To balance the spiciness (and show your irritated throat some extra love), add honey and cinnamon to your mug. Bonus: Cinnamon also helps increase your body’s ability to fight infection, per Dr. Glatter.

Lemon Tea

“Great for helping with sore throats and colds, lemon tea is packed with vitamin C, which helps boost the immune system,” says Yeral Patel, MD, a board-certified functional medicine physician based in California. ICYMI, the more robust your body’s defense, the better and faster you can get rid of that sore throat and the infection that led to it.

Turmeric Tea

Turmeric tea is ideal for sore throats because turmeric has anti-viral, anti-bacterial, and most importantly, anti-inflammatory properties, which help soothe your throat and upgrade your immune system, says Dr.

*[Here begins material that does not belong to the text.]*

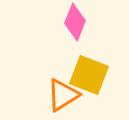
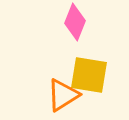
yellow square: rotated 12 degrees counterclockwise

Patel. If you are not a fan of the flavor, add honey, ginger, or a little stevia to make it more palatable.

Tulsi Tea

Tulsi (an herb originally from India that’s also known as holy basil) tea has long been used as an herbal remedy for upper respiratory illness, such as asthma, colds, bronchitis, and coughs. “Packed with antioxidants and anti-microbial properties, Tulsi can help soothe sore throats, fight off bacterial and viral infections, and boost the immune system,” notes Dr. Patel.

Rose Hips Tea

Packed with vitamin C and antioxidants called polyphenols, rose hip tea is great for strengthening your immunity. “Rose hips tea also possesses anti-inflammatory properties that help soothe the throat and ease pain,” Dr. Patel says. Often blended with fruity-flavored hibiscus, this brew is light and sweet.